Using MALLOC_TRIM_THRESHOLD_=0 and comparing Dask 2020.12.0 vs. 2021.07.1, I found 6min 49s vs. 4min 13s. This is definitely an improvement, but very different from @gjoseph92's results ("main + MALLOC_TRIMTHRESHOLD=0: gave up after 30min and 1.25TiB spilled to disk (!!)")

So I can definitely see evidence of an incremental improvement, but I feel like I'm still missing something.

[RichardScottOZ]

Thanks Ryan. Have not tested this on anything seriously large, but hopefully will soon.

[dcherian]

but I feel like I'm still missing something.

This thread is a confusing mix of many issues. The slice vs copy issue is real, but doesn't affect groupby problems since xarray indexes out groups with a list-of-ints (always a copy) [except for resampling which uses slices].

---

result = dset['data'].groupby("init_date.month")

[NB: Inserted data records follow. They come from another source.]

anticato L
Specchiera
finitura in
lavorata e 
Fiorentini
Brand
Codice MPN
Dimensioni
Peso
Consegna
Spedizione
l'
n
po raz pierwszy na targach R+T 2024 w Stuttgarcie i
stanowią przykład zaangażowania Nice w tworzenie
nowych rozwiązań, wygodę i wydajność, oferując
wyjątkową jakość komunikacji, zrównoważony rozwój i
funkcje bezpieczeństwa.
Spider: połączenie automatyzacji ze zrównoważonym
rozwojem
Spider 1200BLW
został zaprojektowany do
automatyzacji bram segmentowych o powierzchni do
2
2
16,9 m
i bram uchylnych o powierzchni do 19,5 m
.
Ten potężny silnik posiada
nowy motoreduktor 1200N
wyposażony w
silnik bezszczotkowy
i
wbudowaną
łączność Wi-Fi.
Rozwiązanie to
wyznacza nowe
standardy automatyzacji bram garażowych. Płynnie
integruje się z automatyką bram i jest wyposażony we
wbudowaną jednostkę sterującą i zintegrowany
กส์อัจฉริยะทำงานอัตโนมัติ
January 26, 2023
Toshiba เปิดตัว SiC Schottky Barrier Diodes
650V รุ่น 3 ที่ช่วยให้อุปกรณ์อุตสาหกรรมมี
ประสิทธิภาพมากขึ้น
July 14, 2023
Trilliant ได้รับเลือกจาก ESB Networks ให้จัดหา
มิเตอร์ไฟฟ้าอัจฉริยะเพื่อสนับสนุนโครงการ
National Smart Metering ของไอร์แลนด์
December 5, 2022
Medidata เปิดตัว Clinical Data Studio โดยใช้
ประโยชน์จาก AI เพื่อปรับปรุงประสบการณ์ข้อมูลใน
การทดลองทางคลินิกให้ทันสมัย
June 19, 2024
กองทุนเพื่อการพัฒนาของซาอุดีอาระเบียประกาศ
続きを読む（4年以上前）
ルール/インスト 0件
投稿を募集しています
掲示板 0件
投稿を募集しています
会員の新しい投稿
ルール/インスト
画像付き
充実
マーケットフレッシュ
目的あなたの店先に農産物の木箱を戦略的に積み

This example (from @dougiesquire I think) has chunksize=1 along init_date which is daily frequency. Xarray's groupby construct a nice graph for this case so it executes well (it'll pick out all chunks with january data and apply dask.array.mean; this is embarrassingly parallel for different groups). If it doesn't execute well, that's up to dask+distributed to schedule it properly. Note that the writeup in https://github.com/ocean-transport/coiled_collaboration/issues/17 only discusses this example.

---

The earlier example:

cat = intake.Catalog('https://raw.githubusercontent.com/pangeo-data/pangeo-datastore/master/intake-catalogs/ocean.yaml')
ds = cat.GODAS.to_dask()
print(ds)
salt_clim = ds.salt.groupby('time.month').mean(dim='time')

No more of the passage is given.